*** Opening Data excerpts ***

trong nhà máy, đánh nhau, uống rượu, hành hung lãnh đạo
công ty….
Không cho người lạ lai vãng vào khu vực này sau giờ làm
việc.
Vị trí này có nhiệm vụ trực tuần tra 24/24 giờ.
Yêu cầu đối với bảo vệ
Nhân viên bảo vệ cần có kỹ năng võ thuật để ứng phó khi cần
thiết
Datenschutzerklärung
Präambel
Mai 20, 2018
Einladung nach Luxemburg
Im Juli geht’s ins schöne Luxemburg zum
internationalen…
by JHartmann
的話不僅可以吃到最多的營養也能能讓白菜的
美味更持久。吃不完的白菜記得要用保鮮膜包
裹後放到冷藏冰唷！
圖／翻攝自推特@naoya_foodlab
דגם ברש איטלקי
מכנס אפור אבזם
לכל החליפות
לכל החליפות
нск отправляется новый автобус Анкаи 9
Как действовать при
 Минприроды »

*** Closing Data excerpts ***
*** Opening Data excerpts ***

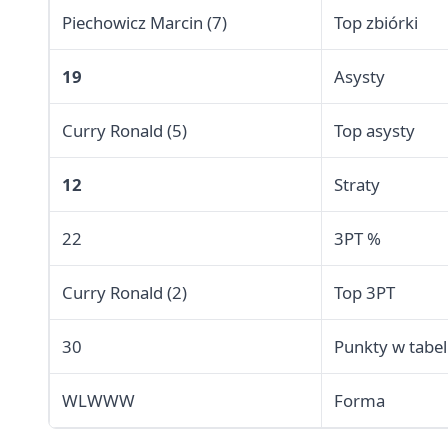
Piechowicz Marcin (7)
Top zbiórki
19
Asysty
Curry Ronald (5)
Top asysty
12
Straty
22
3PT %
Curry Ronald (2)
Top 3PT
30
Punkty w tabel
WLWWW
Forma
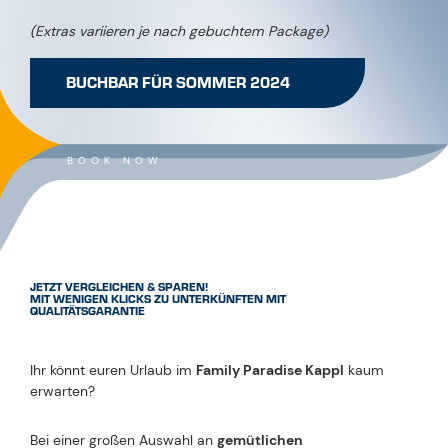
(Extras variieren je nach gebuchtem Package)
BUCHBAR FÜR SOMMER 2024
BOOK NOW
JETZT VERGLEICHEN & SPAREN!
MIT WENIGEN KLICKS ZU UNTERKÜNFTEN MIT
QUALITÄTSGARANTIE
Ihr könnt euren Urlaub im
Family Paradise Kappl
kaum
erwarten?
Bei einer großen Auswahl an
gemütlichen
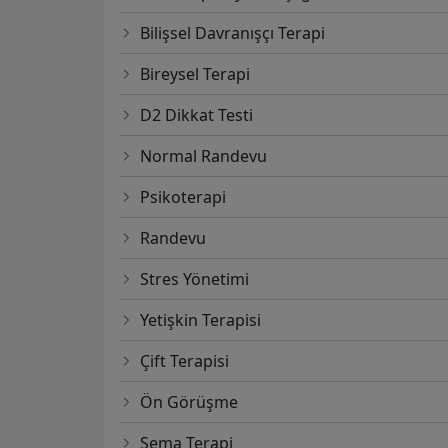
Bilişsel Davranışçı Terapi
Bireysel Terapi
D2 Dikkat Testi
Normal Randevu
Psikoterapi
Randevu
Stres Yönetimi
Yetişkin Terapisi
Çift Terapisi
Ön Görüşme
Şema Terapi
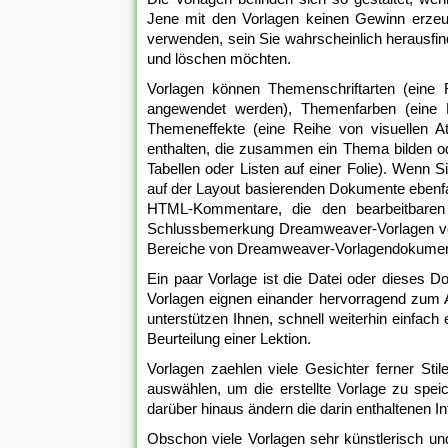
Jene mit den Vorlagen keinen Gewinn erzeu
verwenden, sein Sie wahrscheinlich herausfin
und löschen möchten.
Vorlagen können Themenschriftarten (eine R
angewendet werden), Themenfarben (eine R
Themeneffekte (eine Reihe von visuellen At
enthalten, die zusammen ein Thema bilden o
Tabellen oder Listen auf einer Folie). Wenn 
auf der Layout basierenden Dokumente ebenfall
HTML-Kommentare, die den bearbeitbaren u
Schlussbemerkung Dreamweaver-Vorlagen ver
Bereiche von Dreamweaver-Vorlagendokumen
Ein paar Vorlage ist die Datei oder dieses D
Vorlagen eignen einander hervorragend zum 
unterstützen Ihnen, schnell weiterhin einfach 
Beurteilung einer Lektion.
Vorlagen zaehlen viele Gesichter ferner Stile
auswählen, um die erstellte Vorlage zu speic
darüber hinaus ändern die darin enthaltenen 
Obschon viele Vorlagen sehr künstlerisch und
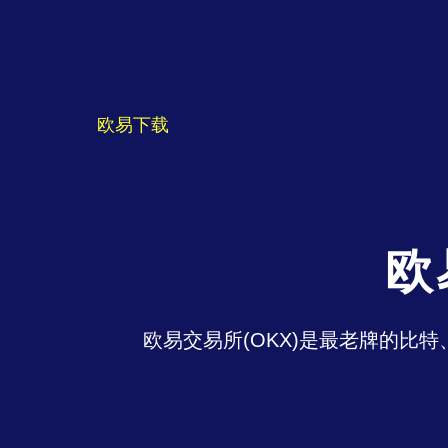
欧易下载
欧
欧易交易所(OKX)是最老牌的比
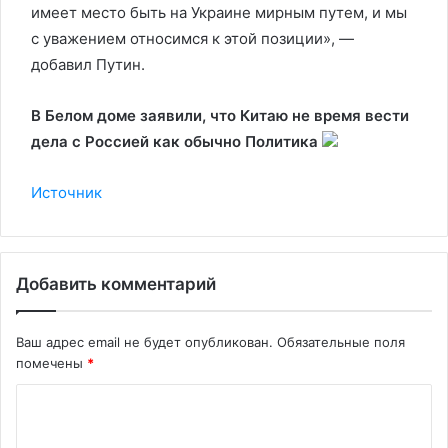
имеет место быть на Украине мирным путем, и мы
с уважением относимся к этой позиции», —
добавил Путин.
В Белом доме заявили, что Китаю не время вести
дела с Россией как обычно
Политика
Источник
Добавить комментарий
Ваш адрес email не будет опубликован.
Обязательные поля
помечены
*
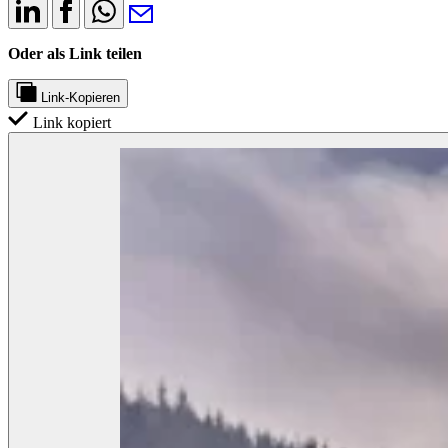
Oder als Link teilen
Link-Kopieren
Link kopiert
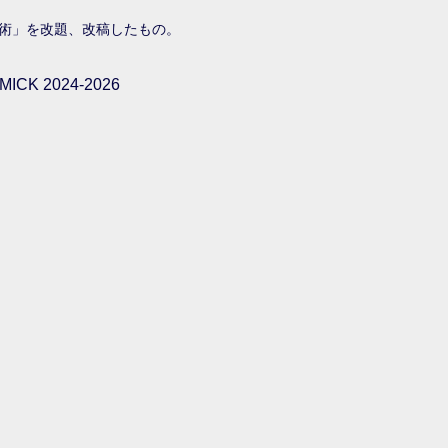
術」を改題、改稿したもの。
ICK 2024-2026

*** Closing Data excerpts ***

§ Exercise
Wherever a line in the records contains the word "Luxemburg", copy that line.

§ Task result
Einladung nach Luxemburg
Im Juli geht’s ins schöne Luxemburg zum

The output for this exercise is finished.